Allow merge integrity checks to be aborted sooner#16086
Conversation
This change introduces a merge AbortChecker that is threaded through MergeState into StoredFieldsReader.checkIntegrity and CodecUtil.checksumEntireFile, allowing long-running integrity checks like in apache#13354 to be aborted sooner after a merge is aborted. It is enabled via IndexWriterConfig.setMergeAbortCheckIntervalBytes, which indicate a number of bytes to read during checksumming before checking if the corresponding merge has been aborted. Only stored fields are wired up but other files like postings and doc values could benefit from the same treatment in a follow-up.
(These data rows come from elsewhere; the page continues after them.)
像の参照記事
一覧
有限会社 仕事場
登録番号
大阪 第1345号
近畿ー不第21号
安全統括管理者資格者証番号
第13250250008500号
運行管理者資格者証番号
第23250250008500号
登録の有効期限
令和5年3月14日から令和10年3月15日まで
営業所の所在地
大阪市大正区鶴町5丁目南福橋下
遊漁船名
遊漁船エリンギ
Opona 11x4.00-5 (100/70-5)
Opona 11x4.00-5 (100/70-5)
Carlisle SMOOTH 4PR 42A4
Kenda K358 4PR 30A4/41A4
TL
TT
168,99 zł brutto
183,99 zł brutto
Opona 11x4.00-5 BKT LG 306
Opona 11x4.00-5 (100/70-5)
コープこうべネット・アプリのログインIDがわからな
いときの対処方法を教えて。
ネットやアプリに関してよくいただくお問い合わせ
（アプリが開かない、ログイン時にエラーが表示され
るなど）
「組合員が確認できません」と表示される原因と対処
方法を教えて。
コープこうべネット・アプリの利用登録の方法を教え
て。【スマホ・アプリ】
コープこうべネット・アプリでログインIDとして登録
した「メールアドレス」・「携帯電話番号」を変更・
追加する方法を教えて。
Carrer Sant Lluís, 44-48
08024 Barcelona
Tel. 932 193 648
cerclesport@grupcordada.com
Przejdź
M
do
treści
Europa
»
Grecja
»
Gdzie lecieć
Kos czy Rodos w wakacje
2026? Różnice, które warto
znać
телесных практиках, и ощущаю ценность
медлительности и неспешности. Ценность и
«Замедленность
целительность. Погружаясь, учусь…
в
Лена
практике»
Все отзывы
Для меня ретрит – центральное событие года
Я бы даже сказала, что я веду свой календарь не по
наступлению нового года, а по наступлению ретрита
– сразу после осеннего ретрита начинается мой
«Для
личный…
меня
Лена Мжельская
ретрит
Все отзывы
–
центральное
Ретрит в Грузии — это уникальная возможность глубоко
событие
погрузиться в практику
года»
Having MergeState expose the AbortChecker.checkAborted method can also be useful to other merging logic I think.
romseygeek
left a comment
There was a problem hiding this comment.
Thanks @tlrx, this looks great. I left a couple of comments.
| } | ||
| } | ||
|
|
||
| final MergePolicy.AbortChecker mergeAbortChecker; |
There was a problem hiding this comment.
Maybe add a factory method that takes a OneMerge and a check interval and returns NO_OP if the interval is 0?
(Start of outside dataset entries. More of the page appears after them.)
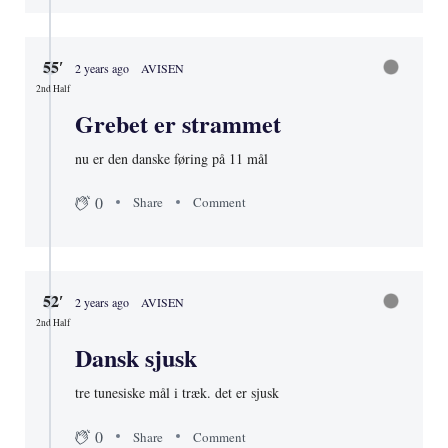
2nd Half
Publikum rejser sig
de danske helte hyldes
0
Share
Comment
55′
2 years ago
AVISEN
2nd Half
Grebet er strammet
nu er den danske føring på 11 mål
0
Share
Comment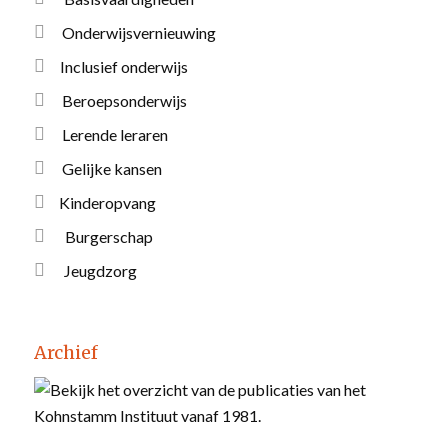
Onderwijsvernieuwing
Inclusief onderwijs
Beroepsonderwijs
Lerende leraren
Gelijke kansen
Kinderopvang
Burgerschap
Jeugdzorg
Archief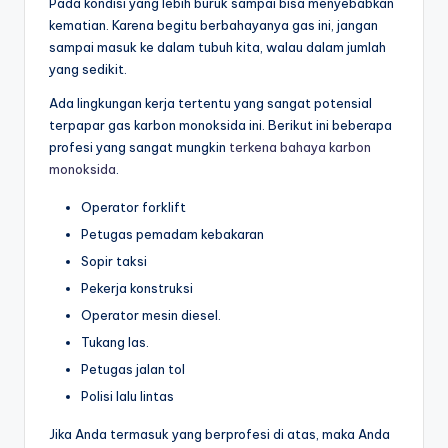
Pada kondisi yang lebih buruk sampai bisa menyebabkan
kematian. Karena begitu berbahayanya gas ini, jangan
sampai masuk ke dalam tubuh kita, walau dalam jumlah
yang sedikit.
Ada lingkungan kerja tertentu yang sangat potensial
terpapar gas karbon monoksida ini. Berikut ini beberapa
profesi yang sangat mungkin
terkena bahaya karbon
monoksida
.
Operator forklift
Petugas pemadam kebakaran
Sopir taksi
Pekerja konstruksi
Operator mesin diesel.
Tukang las.
Petugas jalan tol
Polisi lalu lintas
Jika Anda termasuk yang berprofesi di atas, maka Anda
There was a problem hiding this comment.
Good suggestion, I added MergePolicy.AbortChecker.create() in 227c021.
|
|
||
| /** Checks if the merge should be aborted, throwing MergeAbortedException if so. */ | ||
| public void checkAborted() throws MergeAbortedException { | ||
| oneMerge.checkAborted(); |
There was a problem hiding this comment.
This will throw an NPE if it's called on NO_OP which I think is trappy.
|
Related: #13354 |
| private final OneMerge oneMerge; | ||
| private final int abortCheckIntervalBytes; | ||
|
|
||
| public AbortChecker(OneMerge oneMerge, int abortCheckIntervalBytes) { |
There was a problem hiding this comment.
Let's make this private and do all construction via the factory method.
mikemccand
left a comment
There was a problem hiding this comment.
I don't like that we need a whole new class/interface, touching so many existing classes, for this. If it's just a "check every N bytes" why not implement that more directly -- store that int/long somewhere and fix checkIntegrity.
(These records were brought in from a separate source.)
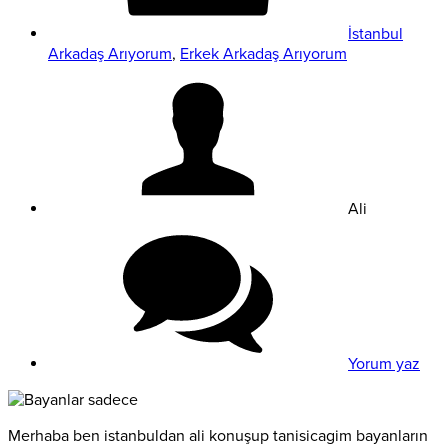
İstanbul
Arkadaş Arıyorum
,
Erkek Arkadaş Arıyorum
Ali
Yorum yaz
Merhaba ben istanbuldan ali konuşup tanisicagim bayanların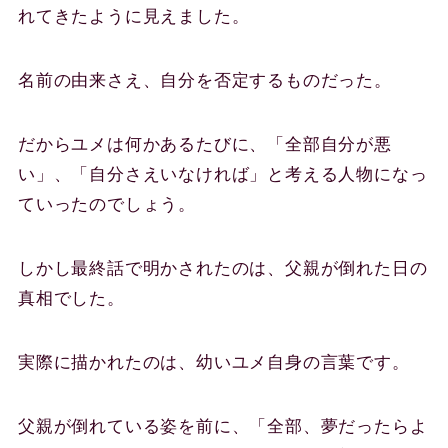
れてきたように見えました。
名前の由来さえ、自分を否定するものだった。
だからユメは何かあるたびに、「全部自分が悪
い」、「自分さえいなければ」と考える人物になっ
ていったのでしょう。
しかし最終話で明かされたのは、父親が倒れた日の
真相でした。
実際に描かれたのは、幼いユメ自身の言葉です。
父親が倒れている姿を前に、「全部、夢だったらよ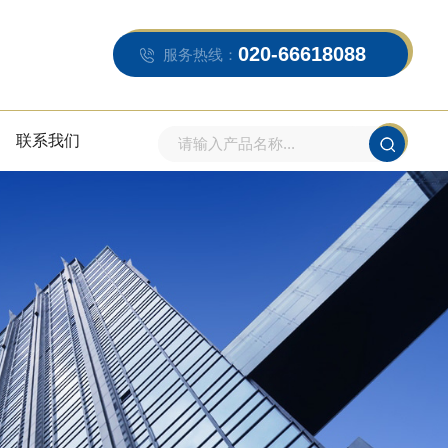
020-66618088
服务热线：
联系我们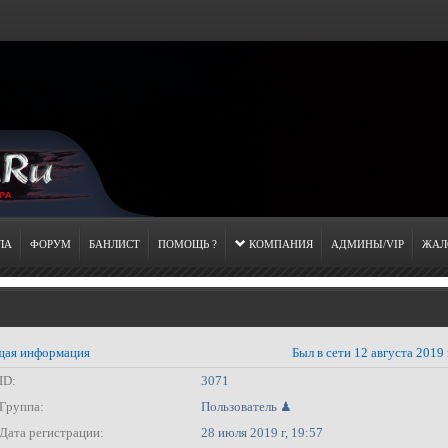
ЛА
ФОРУМ
БАНЛИСТ
ПОМОЩЬ ?
КОМПАНИЯ
АДМИНЫ/VIP
ЖАЛ
ая информация
Был в сети 12 августа 2019 
ID:
3071
Группа:
Пользователь ♟
Дата регистрации:
28 июля 2019 г, 19:57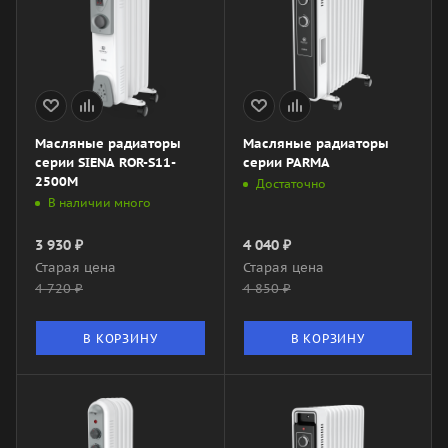
Масляные радиаторы
Масляные радиаторы
серии SIENA ROR-S11-
серии PARMA
2500M
Достаточно
В наличии много
3 930
₽
4 040
₽
Старая цена
Старая цена
4 720
₽
4 850
₽
В КОРЗИНУ
В КОРЗИНУ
I'm also not a fan of only doing stored fields -- other Lucene index files can be ginormous (vectors) -- can we impl for those as well? Or if it really must only be stored fields, let's confess so in the docs for this?
Finally, I'm not convinced we understand the root cause here, so I think we may be fixing a "not actually a problem". At Amazon we've also seen some evidence that merge abort was insanely slow, but somehow never followed up on it / got to root cause. Can we first spend some time back on the issue doing that? For example, is there maybe a bug that's turned off the entire abort checking best effort system? (It is similar to Thread.interrupt best effort checking, but hopefully better!).
It's hard for me to believe checkIntegrity can take minutes on any Lucene index file unless the storage system holding the index is insanely slow. Or, the index is insanely massive. Both are possible :)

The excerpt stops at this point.